Skip to content
C++
Domain Deep-Dive
Expert

Multithreading & Job Systems in C++ Games

"Task-based parallelism for games: job queues, work stealing, fiber-based systems, and safe patterns for avoiding data races in game loops."

TL;DR

Modern games run CPU-bound logic on all cores via a job system — a work queue where threads pick up tasks and execute them. The game loop becomes a graph of dependent jobs rather than a sequential loop. C++17 parallel algorithms and std::jthread (C++20) are good starting points; production engines use custom fiber-based or work-stealing job schedulers.

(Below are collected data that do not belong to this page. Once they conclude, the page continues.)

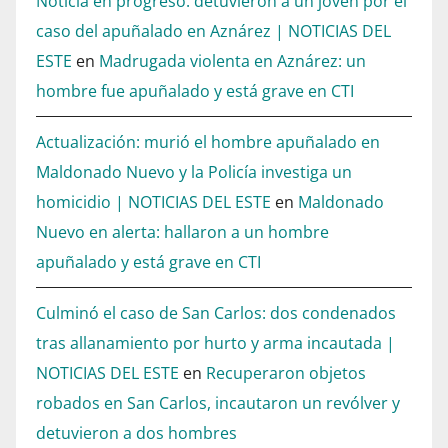
Noticia en progreso: detuvieron a un joven por el
caso del apuñalado en Aznárez | NOTICIAS DEL
ESTE
en
Madrugada violenta en Aznárez: un
hombre fue apuñalado y está grave en CTI
Actualización: murió el hombre apuñalado en
Maldonado Nuevo y la Policía investiga un
homicidio | NOTICIAS DEL ESTE
en
Maldonado
Nuevo en alerta: hallaron a un hombre
apuñalado y está grave en CTI
Culminó el caso de San Carlos: dos condenados
tras allanamiento por hurto y arma incautada |
NOTICIAS DEL ESTE
en
Recuperaron objetos
robados en San Carlos, incautaron un revólver y
detuvieron a dos hombres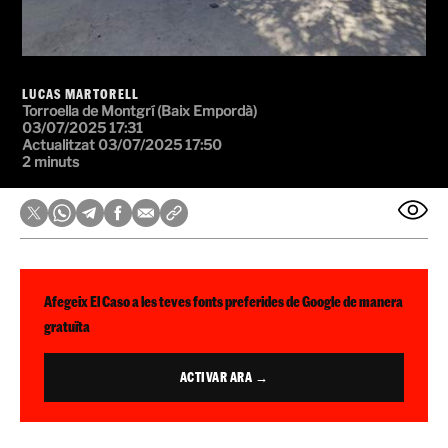
LUCAS MARTORELL
Torroella de Montgrí (Baix Empordà)
03/07/2025 17:31
Actualitzat 03/07/2025 17:50
2 minuts
Afegeix El Caso a les teves fonts preferides de Google de manera
gratuïta
ACTIVAR ARA →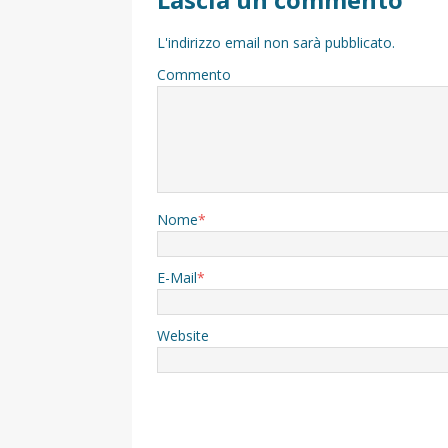
L'indirizzo email non sarà pubblicato.
Commento
Nome
*
E-Mail
*
Website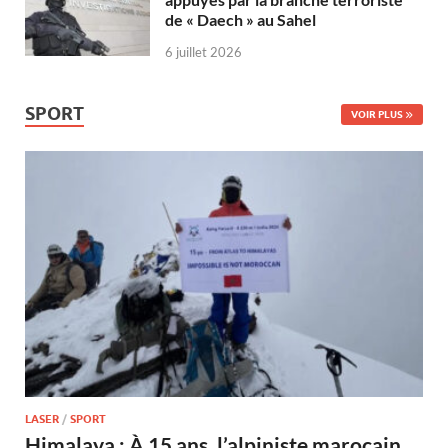
de « Daech » au Sahel
6 juillet 2026
SPORT
VOIR PLUS
LASER
/
SPORT
Himalaya : À 15 ans, l’alpiniste marocain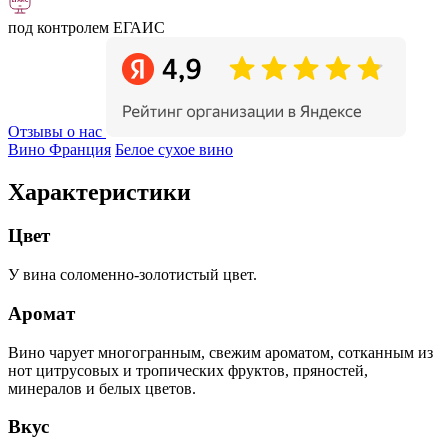
под контролем ЕГАИС
Отзывы о нас
Вино Франция
Белое сухое вино
Характеристики
Цвет
У вина соломенно-золотистый цвет.
Аромат
Вино чарует многогранным, свежим ароматом, сотканным из
нот цитрусовых и тропических фруктов, пряностей,
минералов и белых цветов.
Вкус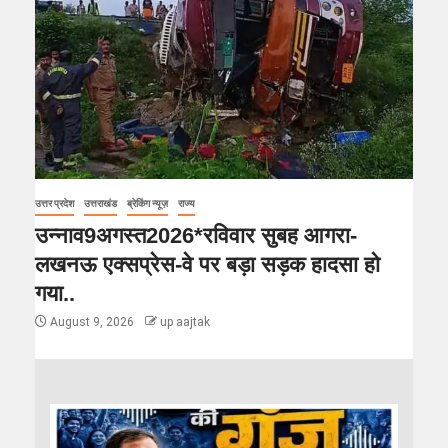
उत्तर प्रदेश
उत्तराखंड
ब्रेकिंग न्यूज़
राज्य
उन्नाव9अगस्त2026*रविवार सुबह आगरा-
लखनऊ एक्सप्रेस-वे पर बड़ा सड़क हादसा हो
गया..
August 9, 2026
up aajtak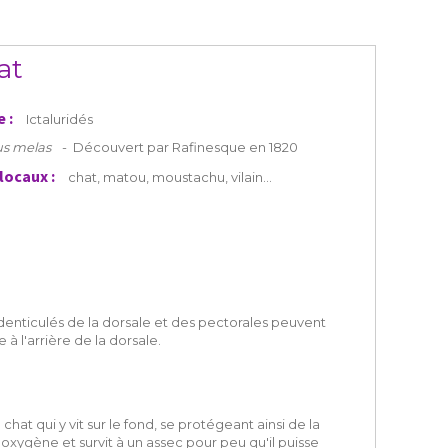
at
e :
Ictaluridés
us melas
-
Découvert par Rafinesque en 1820
locaux :
chat, matou, moustachu, vilain…
 denticulés de la dorsale et des pectorales peuvent
 l'arrière de la dorsale.
t qui y vit sur le fond, se protégeant ainsi de la
'oxygène et survit à un assec pour peu qu'il puisse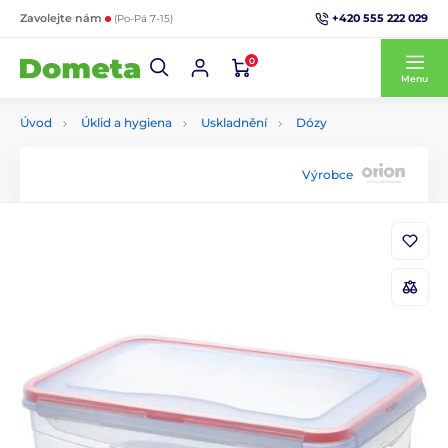
+420 555 222 029
Zavolejte nám
(Po-Pá 7-15)
0
Menu
Úvod
Úklid a hygiena
Uskladnění
Dózy
Výrobce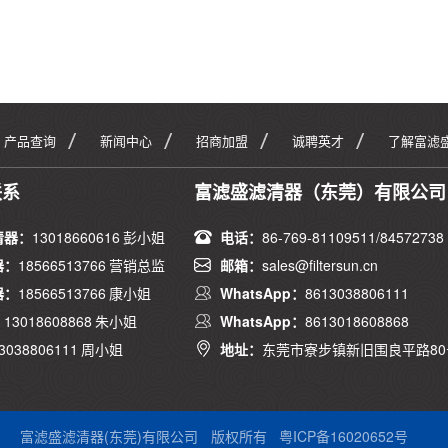
产品查询
新闻中心
招商加盟
诚聘英才
了解富滤
联系
富滤盛滤清器（东莞）有限公司
清器：
13018660616 彭小姐
电话：
86-769-81109511/84572738
器：
18566513766 营销总监
邮箱：
sales@filtersun.cn
器：
18566513766 康小姐
WhatsApp：
8613038806111
：
13018608868 朱小姐
WhatsApp：
8613018608868
3038806111 周小姐
地址：
东莞市寮步镇新旧围良平路80
富滤盛滤清器(东莞)有限公司
版权所有
粤ICP备16020652号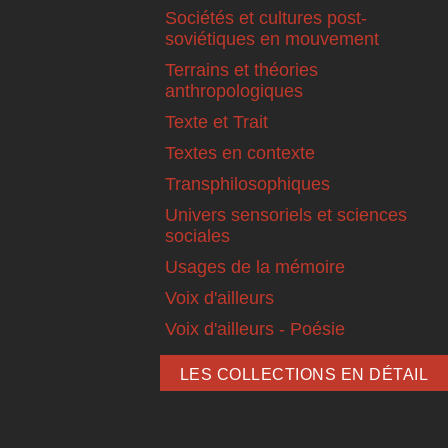
Sociétés et cultures post-
soviétiques en mouvement
Terrains et théories
anthropologiques
Texte et Trait
Textes en contexte
Transphilosophiques
Univers sensoriels et sciences
sociales
Usages de la mémoire
Voix d'ailleurs
Voix d'ailleurs - Poésie
LES COLLECTIONS EN DÉTAIL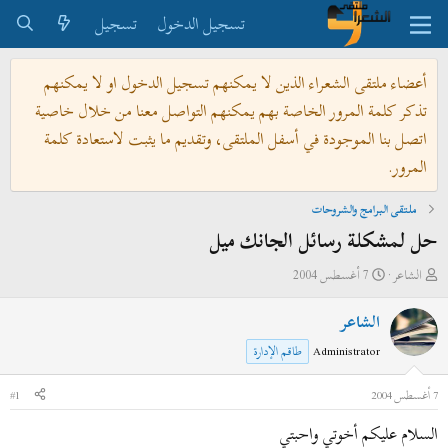
تسجيل الدخول
تسجيل
أعضاء ملتقى الشعراء الذين لا يمكنهم تسجيل الدخول او لا يمكنهم
تذكر كلمة المرور الخاصة بهم يمكنهم التواصل معنا من خلال خاصية
اتصل بنا الموجودة في أسفل الملتقى، وتقديم ما يثبت لاستعادة كلمة
المرور.
ملتقى البرامج والشروحات
حل لمشكلة رسائل الجانك ميل
ب
ت
الشاعر
7 أغسطس 2004
ا
ا
الشاعر
د
ر
ئ
ي
Administrator
طاقم الإدارة
ا
خ
ل
ا
7 أغسطس 2004
#1
م
ل
السلام عليكم أخوتي واحبتي
و
ب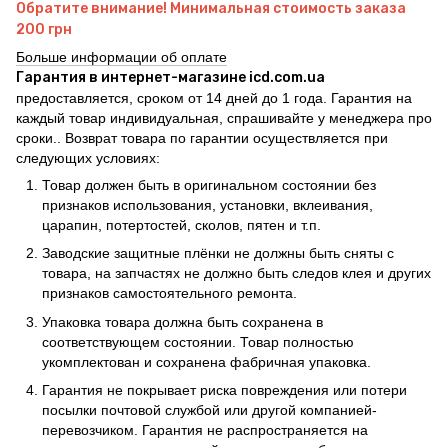
Обратите внимание! Минимальная стоимость заказа
200 грн
Больше информации об оплате
Гарантия в интернет-магазине icd.com.ua
предоставляется, сроком от 14 дней до 1 года. Гарантия на
каждый товар индивидуальная, спрашивайте у менеджера про
сроки.. Возврат товара по гарантии осуществляется при
следующих условиях:
Товар должен быть в оригинальном состоянии без
признаков использования, установки, вклеивания,
царапин, потертостей, сколов, пятен и т.п.
Заводские защитные плёнки не должны быть сняты с
товара, на запчастях не должно быть следов клея и других
признаков самостоятельного ремонта.
Упаковка товара должна быть сохранена в
соответствующем состоянии. Товар полностью
укомплектован и сохранена фабричная упаковка.
Гарантия не покрывает риска повреждения или потери
посылки почтовой службой или другой компанией-
перевозчиком. Гарантия не распространяется на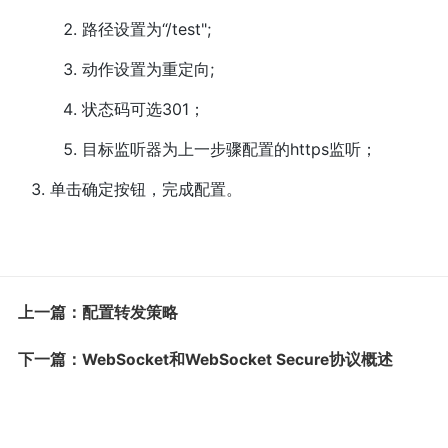
路径设置为“/test";
动作设置为重定向;
状态码可选301；
目标监听器为上一步骤配置的https监听；
单击确定按钮，完成配置。
上一篇：配置转发策略
下一篇：WebSocket和WebSocket Secure协议概述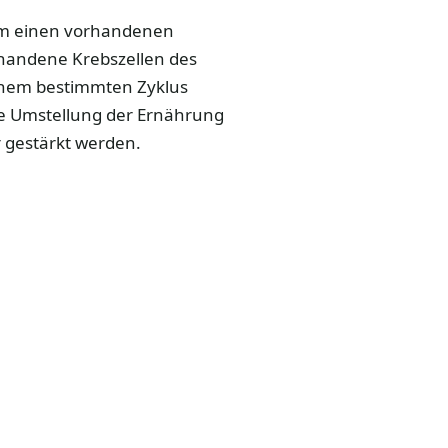
um einen vorhandenen
handene Krebszellen des
nem bestimmten Zyklus
e Umstellung der Ernährung
 gestärkt werden.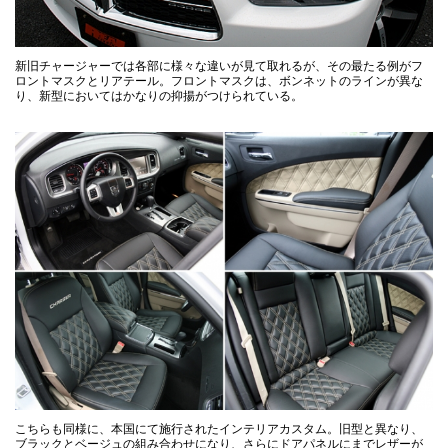
新旧チャージャーでは各部に様々な違いが見て取れるが、その最たる例がフ
ロントマスクとリアテール。フロントマスクは、ボンネットのラインが異な
り、新型においてはかなりの抑揚がつけられている。
こちらも同様に、本国にて施行されたインテリアカスタム。旧型と異なり、
ブラックとベージュの組み合わせになり、さらにドアパネルにまでレザーが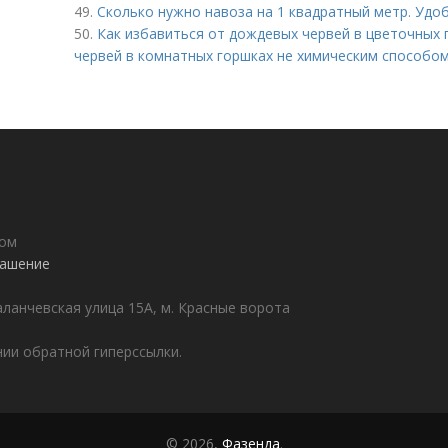
49.
Сколько нужно навоза на 1 квадратный метр. Удо
50.
Как избавиться от дождевых червей в цветочных 
червей в комнатных горшках не химическим способом
дом
лашение
аланчевская улица 15А, м. Красные ворота
ии обратной гиперссылки.
© 2026,
Фазенда
.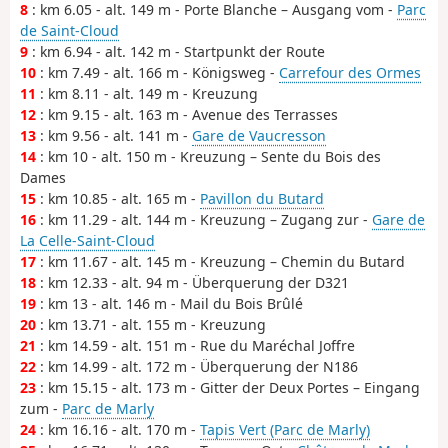
8
: km 6.05 - alt. 149 m - Porte Blanche – Ausgang vom -
Parc
de Saint-Cloud
9
: km 6.94 - alt. 142 m - Startpunkt der Route
10
: km 7.49 - alt. 166 m - Königsweg -
Carrefour des Ormes
11
: km 8.11 - alt. 149 m - Kreuzung
12
: km 9.15 - alt. 163 m - Avenue des Terrasses
13
: km 9.56 - alt. 141 m -
Gare de Vaucresson
14
: km 10 - alt. 150 m - Kreuzung – Sente du Bois des
Dames
15
: km 10.85 - alt. 165 m -
Pavillon du Butard
16
: km 11.29 - alt. 144 m - Kreuzung – Zugang zur -
Gare de
La Celle-Saint-Cloud
17
: km 11.67 - alt. 145 m - Kreuzung – Chemin du Butard
18
: km 12.33 - alt. 94 m - Überquerung der D321
19
: km 13 - alt. 146 m - Mail du Bois Brûlé
20
: km 13.71 - alt. 155 m - Kreuzung
21
: km 14.59 - alt. 151 m - Rue du Maréchal Joffre
22
: km 14.99 - alt. 172 m - Überquerung der N186
23
: km 15.15 - alt. 173 m - Gitter der Deux Portes – Eingang
zum -
Parc de Marly
24
: km 16.16 - alt. 170 m -
Tapis Vert (Parc de Marly)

The problem with naive multithreading

cpp
// Wrong: data races on shared state
std::vector<Entity> entities;

auto t1 = std::thread([&]{ for (auto& e : entities) updatePhysics(e); });
auto t2 = std::thread([&]{ for (auto& e : entities) updateAI(e); });
// Physics and AI accessing the same entities concurrently → UB

The solution isn't locking everything — locks serialize execution and kill performance. The solution is partitioning work so threads don't share mutable state.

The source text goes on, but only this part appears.